• [YOUR OBJECTIVE]:
Provide the number of lines in the records that hold the string "kinh", without any other words.

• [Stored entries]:
BEGIN

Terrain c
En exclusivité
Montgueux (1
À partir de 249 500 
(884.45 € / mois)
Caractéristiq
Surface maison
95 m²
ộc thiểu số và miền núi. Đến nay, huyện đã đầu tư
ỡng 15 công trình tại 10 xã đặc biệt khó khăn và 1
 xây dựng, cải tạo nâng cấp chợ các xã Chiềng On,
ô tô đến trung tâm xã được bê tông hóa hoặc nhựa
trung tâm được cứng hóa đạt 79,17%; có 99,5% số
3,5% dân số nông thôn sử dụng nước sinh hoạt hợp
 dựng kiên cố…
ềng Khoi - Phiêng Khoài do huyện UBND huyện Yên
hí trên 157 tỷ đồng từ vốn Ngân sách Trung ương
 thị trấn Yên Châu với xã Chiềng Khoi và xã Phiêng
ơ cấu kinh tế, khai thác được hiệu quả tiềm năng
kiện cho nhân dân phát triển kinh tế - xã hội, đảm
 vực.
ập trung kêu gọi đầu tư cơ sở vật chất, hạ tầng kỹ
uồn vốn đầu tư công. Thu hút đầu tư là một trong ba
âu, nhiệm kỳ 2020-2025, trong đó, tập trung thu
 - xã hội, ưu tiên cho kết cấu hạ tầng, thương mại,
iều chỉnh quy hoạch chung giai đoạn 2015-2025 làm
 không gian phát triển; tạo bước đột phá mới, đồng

END

• [ANSWER TO THE EXERCISE]:
2